The Mystery Of The Past

I personally love history, particularly that of the country I am from. It holds a romance and mystery that I find somewhat addictive. I could easily write you an essay on this subject alone, however on this post I thought I’d tell you a bit about my own personal journey to the past.

Several years ago my Father and I started researching our family tree, we got a fair distance back but life took over and it fell by the wayside. Recently I have resumed this quest to learn about my ancestors with some surprising results.

I can probably trace this resurgence in interest to the BBC 1 program ‘Who Do You Think You Are‘ on Monday evenings at 9pm. One episode took a celebrity out to India to trace his ancestors. This was of particular interest as my Grandfather was born in India. However much of this line still remains a mystery (I hope to solve it soon).

So if you have a hankering to follow your family lines where do you start?

In the UK all births from 1837 onwards had to be registered and a certificate provided, this happily means that most families can (with relative ease) trace their families back to this point if no further. This records can easily be search online using sites such as Ancestry or My Heritage.

We also have census records from 1841-1901 which list the addresses, ages and places of birth of every person in the country. This can lead you back a stage with very little effort.

Marriage records list the fathers name of both parties, which gets you another generation back and so on. There really is a wealth of resources to aid your search.

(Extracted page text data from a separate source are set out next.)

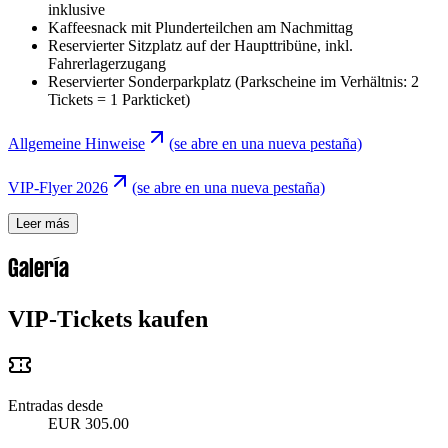
inklusive
Kaffeesnack mit Plunderteilchen am Nachmittag
Reservierter Sitzplatz auf der Haupttribüne, inkl.
Fahrerlagerzugang
Reservierter Sonderparkplatz (Parkscheine im Verhältnis: 2
Tickets = 1 Parkticket)
Allgemeine Hinweise
(se abre en una nueva pestaña)
VIP-Flyer 2026
(se abre en una nueva pestaña)
Leer más
Galería
VIP-Tickets kaufen
Entradas desde
EUR 305.00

I am currently using the site Ancestry to do most of my research. They have many resources, including the ability to compile an online family tree. It was through this tree that I came into contact with a distant cousin who could complete my tree all the way back to the 1600s! Saved me a lot of work and I found out some fabulous information. For example one distant relative was sent to Australia for stealing cheese!

I have also been contacted by a person in Europe who is a distant relative of my husband who still lives in the rather ancient ancestral home.

Have any of you embarked on your family trees?